## [EXERCISE GOAL]
Every entry gets copied exactly. No images go into the copy.

## [RECORDS TO PROCESS]
────────
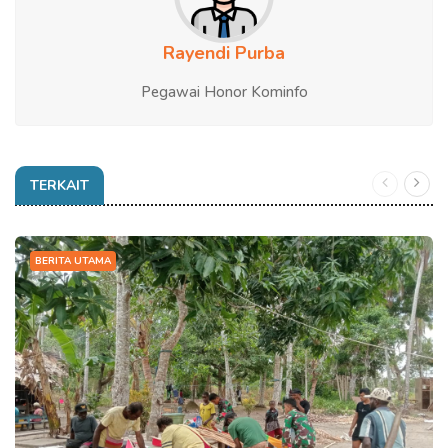
Rayendi Purba
Pegawai Honor Kominfo
TERKAIT
BERITA UTAMA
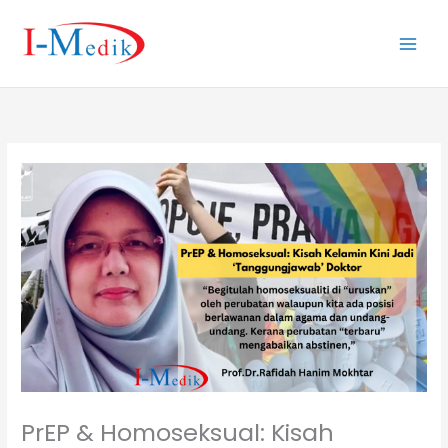
Skip
to
content
PrEP & Homoseksual: Kisah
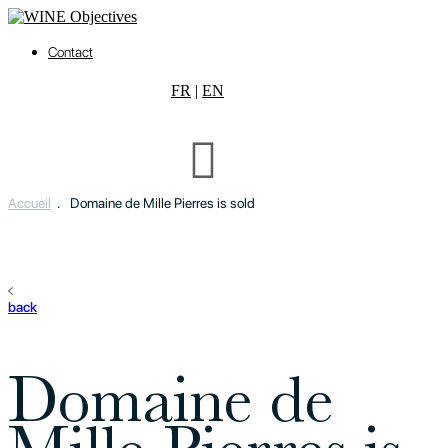
Contact
FR
|
EN
Accueil
.
Domaine de Mille Pierres is sold
back
Domaine de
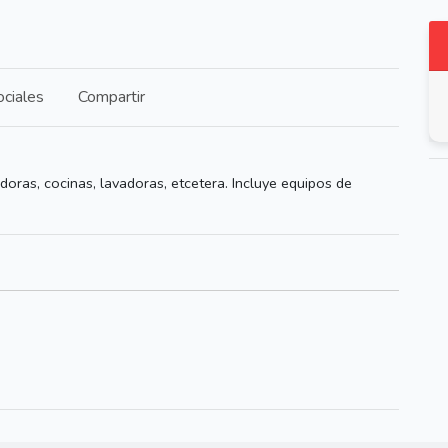
ciales
Compartir
doras, cocinas, lavadoras, etcetera. Incluye equipos de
────────
## [TASK SOLUTION]
Rayendi Purba
Pegawai Honor Kominfo
TERKAIT
BERITA UTAMA
Skip
to
content
PrEP & Homoseksual: Kisah
Contact
FR
|
EN
Accueil
.
Domaine de Mille Pierres is sold
back
Domaine de
ciales
Compartir
doras, cocinas, lavadoras, etcetera. Incluye equipos de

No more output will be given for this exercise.